Given data:
************

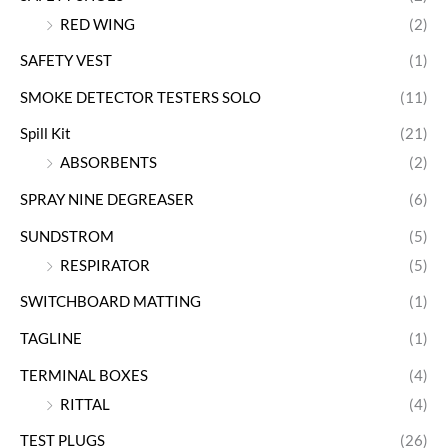
RED WING
(2)
SAFETY VEST
(1)
SMOKE DETECTOR TESTERS SOLO
(11)
Spill Kit
(21)
ABSORBENTS
(2)
SPRAY NINE DEGREASER
(6)
SUNDSTROM
(5)
RESPIRATOR
(5)
SWITCHBOARD MATTING
(1)
TAGLINE
(1)
TERMINAL BOXES
(4)
RITTAL
(4)
TEST PLUGS
(26)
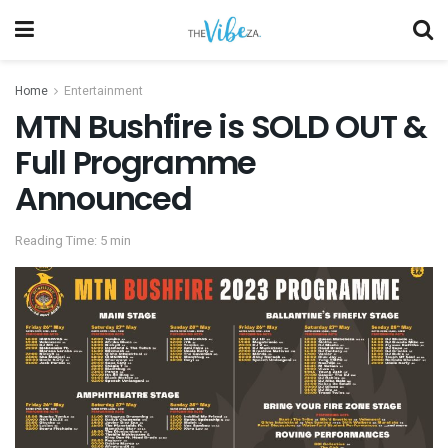
Home
Entertainment
MTN Bushfire is SOLD OUT &
Full Programme
Announced
Reading Time: 5 min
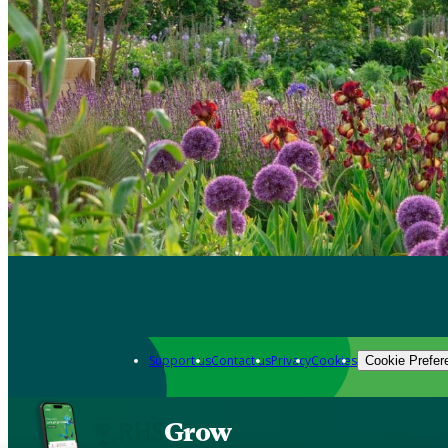
Support us
Contact us
Privacy
Cookies
Cookie Prefer
Grow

************

Work instructions: The answer should hold every entry exactly as given and no pictures at all.

Task output:
RED WING
(2)
SAFETY VEST
(1)
SMOKE DETECTOR TESTERS SOLO
(11)
Spill Kit
(21)
ABSORBENTS
(2)
SPRAY NINE DEGREASER
(6)
SUNDSTROM
(5)
RESPIRATOR
(5)
SWITCHBOARD MATTING
(1)
TAGLINE
(1)
TERMINAL BOXES
(4)
RITTAL
(4)
TEST PLUGS
(26)
Home
Entertainment
MTN Bushfire is SOLD OUT &
Full Programme
Announced
Reading Time: 5 min
Support us
Contact us
Privacy
Cookies
Cookie Prefer
Grow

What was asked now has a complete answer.